De rechtbank ziet geen grond voor het oordeel dat verweerder de aanvraag om vervanging van de rolstoel ten onrechte heeft afgewezen. Op grond van de beschikbare gedingstukken is er geen aanleiding tot twijfel aan de juistheid van de conclusie van de (bezwaar)arbeidsdeskundige dat de huidige rolstoel volgens beslissing van 29 augustus 2016 is verstrekt en de afschrijvingstermijn inclusief onderhoud is bepaald op een levensduur van acht jaar, zodat de rolstoel niet eerder dan 2024 in aanmerking komt voor vervanging. De rechtbank volgt eiseres niet in haar stelling dat de leasetermijn van de rolstoel altijd vijf jaar was en om niet nader verklaarde reden nu acht jaar is geworden. Noch daargelaten dat er mogelijk verwarring is ontstaan over de begrippen afschrijvingstermijn en leasetermijn, ziet de rechtbank in het rapport van de primaire arbeidsdeskundige van 13 juni 2019 niet dat de leasetermijn vijf jaar is. De rechtbank merkt hierbij op dat een termijn van vijf jaar thans ook nog niet zou zijn verstreken. De arbeidsdeskundige bezwaar en beroep heeft in het rapport van 14 oktober 2019 vermeld dat er sprake is geweest van framebreuk in november 2017, december 2018 en maart 2019 en dat, hoewel dit uitermate vervelend is voor eiseres, niet gesteld kan worden dat de voorziening hiermee niet voldoet. De framebreuken zijn gerepareerd en de rolstoel is daarmee weer in goede staat, zoals de arbeidsdeskundige uit het telefonische contact met de firma TNS (reparateur rolstoel) is gebleken. Er is dus geen indicatie om de rolstoel voortijdig te vervangen. De rolstoel staat bovendien bekend als kwalitatief goed.
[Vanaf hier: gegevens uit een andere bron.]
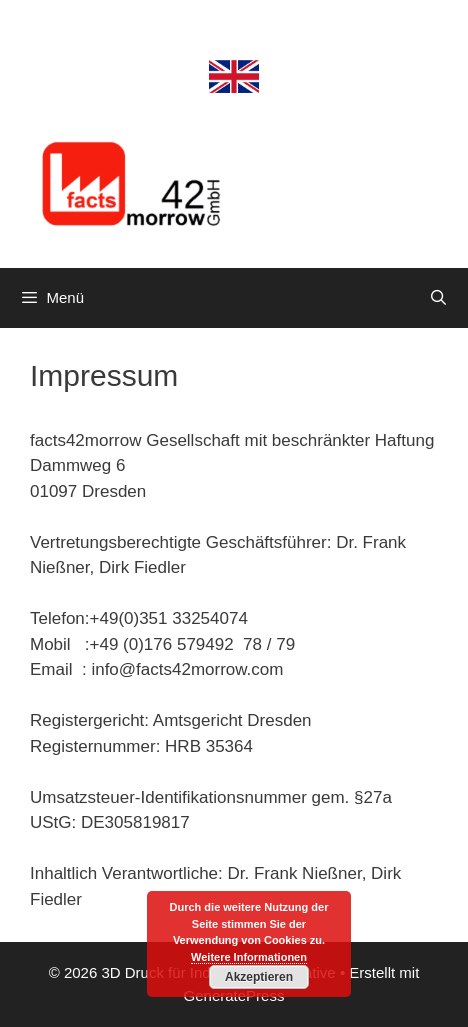 The image size is (468, 1027). I want to click on Akzeptieren, so click(259, 977).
TNS geeft namelijk aan dat de rolstoel goed uit een crashtest is gekomen. De rechtbank ziet geen aanleiding om de arbeidsdeskundigen hier niet in te volgen.
3.4.
Tot slot merkt de rechtbank op dat verweerder ter zitting heeft toegezegd na de zitting telefonisch contact met eiseres op te nemen om, eventueel samen met de arbeidsdeskundige en/of een medewerker uitvoering, in gesprek te gaan over de praktische uitvoering van de verstrekte voorziening, zoals de stelling van eiseres dat reparatie van de rolstoel onnodig veel tijd kost en het aanbod van eiseres om de leasekosten direct aan het UWV te betalen. De rechtbank gaat ervan uit dat verweerder die toezegging gestand doet.
4. Al het hiervoor vermelde leidt ertoe dat het beroep ongegrond is. Voor een proceskostenveroordeling bestaat geen aanleiding.

Beslissing

De rechtbank verklaart het beroep ongegrond.
Deze uitspraak is gedaan door mr. A.R. ten Berge, rechter, in aanwezigheid van mr. M.H. Boomsma, griffier. Deze uitspraak is gedaan op 3 augustus 2020. Als gevolg van maatregelen rondom het coronavirus is deze uitspraak niet uitgesproken op een openbare uitsprakenzitting. Zodra het openbaar uitspreken weer mogelijk is, wordt deze uitspraak, voor zover nodig, alsnog in het openbaar uitgesproken.
griffier rechter
Afschrift verzonden aan partijen op:

Rechtsmiddel

Tegen deze uitspraak kan binnen zes weken na de dag van verzending daarvan hoger beroep worden ingesteld bij de Centrale Raad van Beroep. Als hoger beroep is ingesteld, kan bij de voorzieningenrechter van de hogerberoepsrechter worden verzocht om het treffen van een voorlopige voorziening.